8  Convolutional Neural Networks

Convolutional neural networks CNNs (often also called deep convolution neural nets DCNNs), are specialized neural networks for processing grid like data. This especially includes image data (a 2D grid) but also time-series (1D grid) data or grids with more dimensions. They have seen a tremendous success in many applications and are now often synomenouse with NNs.

Important

For an in dept investigation of CNNs see (Goodfellow, Bengio, and Courville 2016, sec. 9), this introduction is partially based on this chapter.

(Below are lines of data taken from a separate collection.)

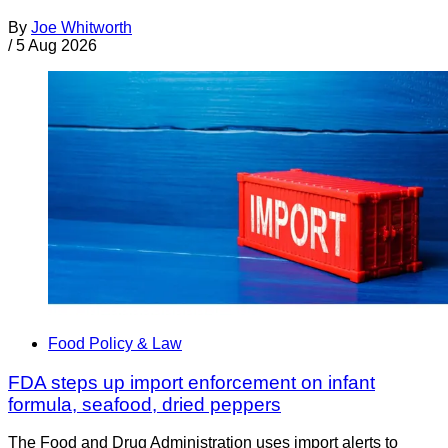
By
Joe Whitworth
/
5 Aug 2026
Food Policy & Law
FDA steps up import enforcement on infant
formula, seafood, dried peppers
The Food and Drug Administration uses import alerts to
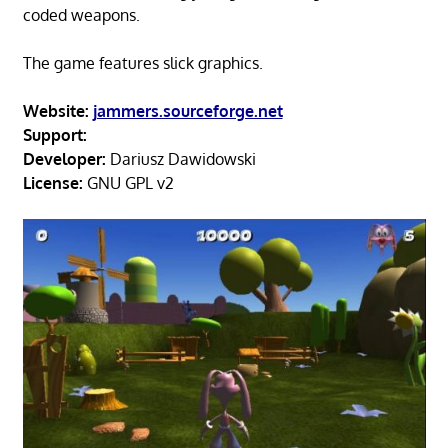
coded weapons.
The game features slick graphics.
Website:
jammers.sourceforge.net
Support:
Developer:
Dariusz Dawidowski
License:
GNU GPL v2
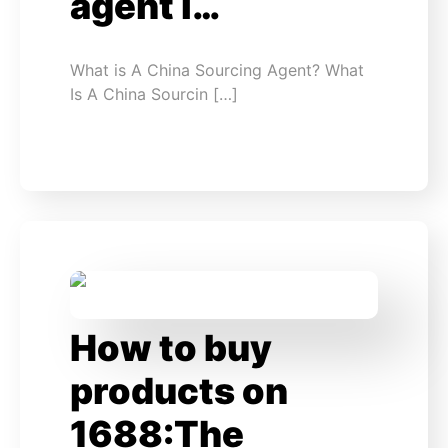
agent i…
What is A China Sourcing Agent? What
Is A China Sourcin […]
How to buy
products on
1688:The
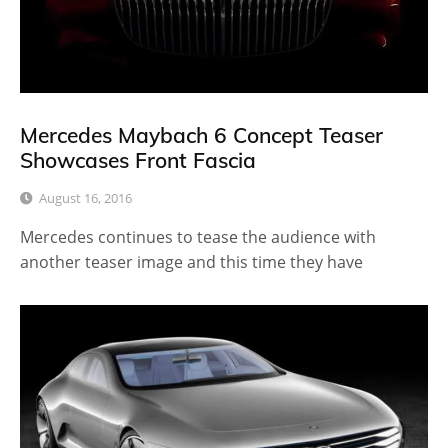
Mercedes Maybach 6 Concept Teaser
Showcases Front Fascia
August 16, 2016
Mercedes continues to tease the audience with
another teaser image and this time they have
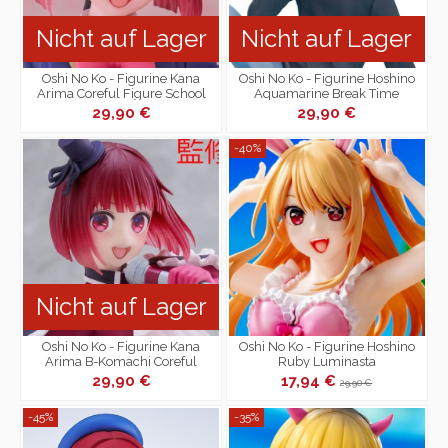
Nicht auf Lager
Nicht auf Lager
Oshi No Ko - Figurine Kana
Oshi No Ko - Figurine Hoshino
Arima Coreful Figure School
Aquamarine Break Time
Uniform Ver.
Collection
29,90 €
29,90 €
-40%
Nicht auf Lager
Oshi No Ko - Figurine Kana
Oshi No Ko - Figurine Hoshino
Arima B-Komachi Coreful
Ruby Luminasta
Figure
29,90 €
17,94 €
29,90 €
-45%
-35%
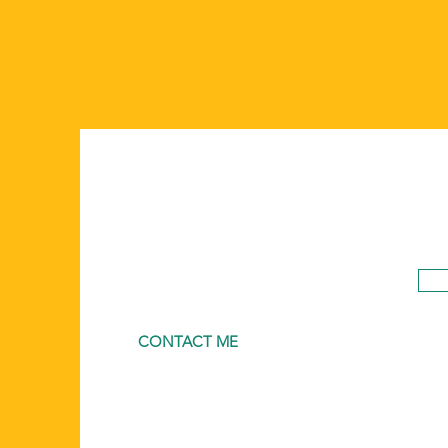
CONTACT ME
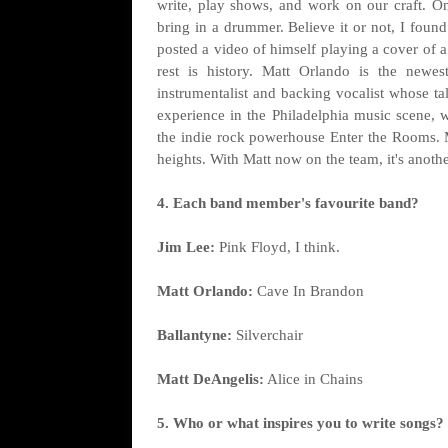
write, play shows, and work on our craft. O
bring in a drummer. Believe it or not, I fou
posted a video of himself playing a cover of 
rest is history. Matt Orlando is the newe
instrumentalist and backing vocalist whose ta
experience in the Philadelphia music scene, 
the indie rock powerhouse Enter the Rooms. Ma
heights. With Matt now on the team, it's anothe
4. Each band member's favourite band?
Jim Lee:
Pink Floyd, I think.
Matt Orlando:
Cave In Brandon
Ballantyne:
Silverchair
Matt DeAngelis:
Alice in Chains
5. Who or what inspires you to write songs?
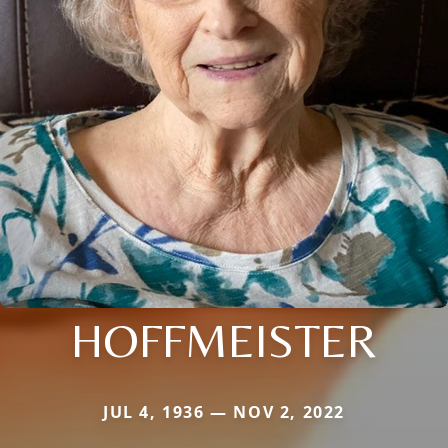
HOFFMEISTER
JUL 4, 1936 — NOV 2, 2022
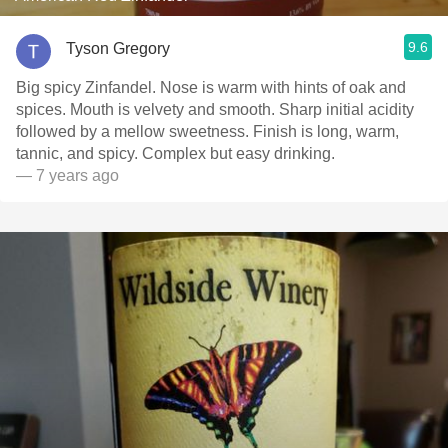
9.6
Tyson Gregory
Big spicy Zinfandel. Nose is warm with hints of oak and
spices. Mouth is velvety and smooth. Sharp initial acidity
followed by a mellow sweetness. Finish is long, warm,
tannic, and spicy. Complex but easy drinking.
— 7 years ago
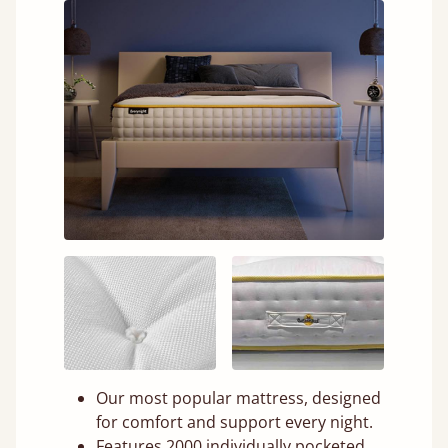
Our most popular mattress, designed
for comfort and support every night.
Features 2000 individually pocketed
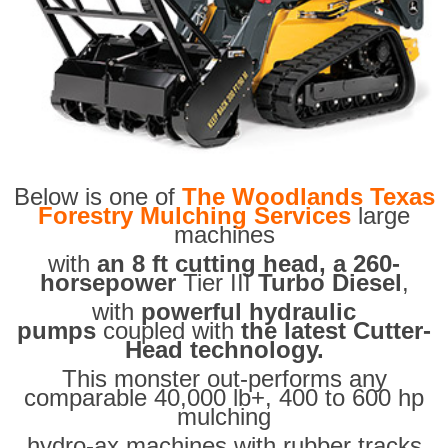
Below is one of
The Woodlands Texas
Forestry Mulching Services
large
machines
with
an 8 ft cutting head, a 260-
horsepower
Tier III
Turbo Diesel
,
with
powerful hydraulic
pumps
coupled with
the latest Cutter-
Head technology.
This monster out-performs any
comparable 40,000 lb+, 400 to 600 hp
mulching
hydro-ax machines with rubber tracks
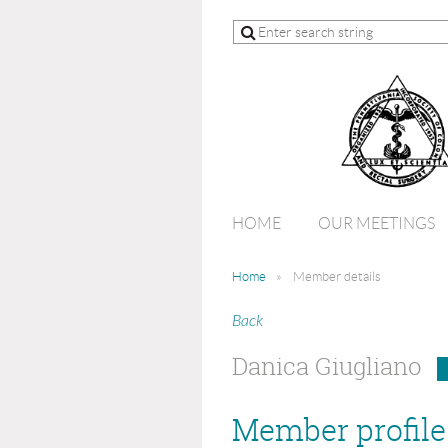
HOME
OUR MEETINGS
Home
Member details
Back
Danica Giugliano
Member profile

As the name suggest, CNNs are nothing else than a NN with at least one convolution layer. Nevertheless some more techniques are usually employed along side convolution, the main ones are discussed in this section.

8.1 The Convolution Operation

Convolution is a specialized linear operation that we apply instead of the matrix multiplication between two layers of a NN.

Definition 8.1 (Convolution) From a pure mathematical point of view, convolution is defined for two functions and produces a third \[ h(t) = (f \ast g)(t) = \int f(\tau)g(t-\tau)\, \mathrm{d}\tau. \]

This concept popped up when discussing the properties of the Fourier, and Laplace transform1, nevertheless it is more similar to Wavelets2. If \(g\) is a probability density function3 the convolution can be understood as the weighted average of \(f\) by \(g\).

If \(f\) and \(g\) are discrete functions, like in our application an image with discrete pixel values or a time series with a measurement every second, we get the discrete convolution as \[ h(i) = (f \ast g)(i) = \sum_{m = -\infty}^{\infty} f(m)g(i - m). \]

In the context of CNNs the function \(f\) is called input, \(g\) kernel, and \(h\) the feature map.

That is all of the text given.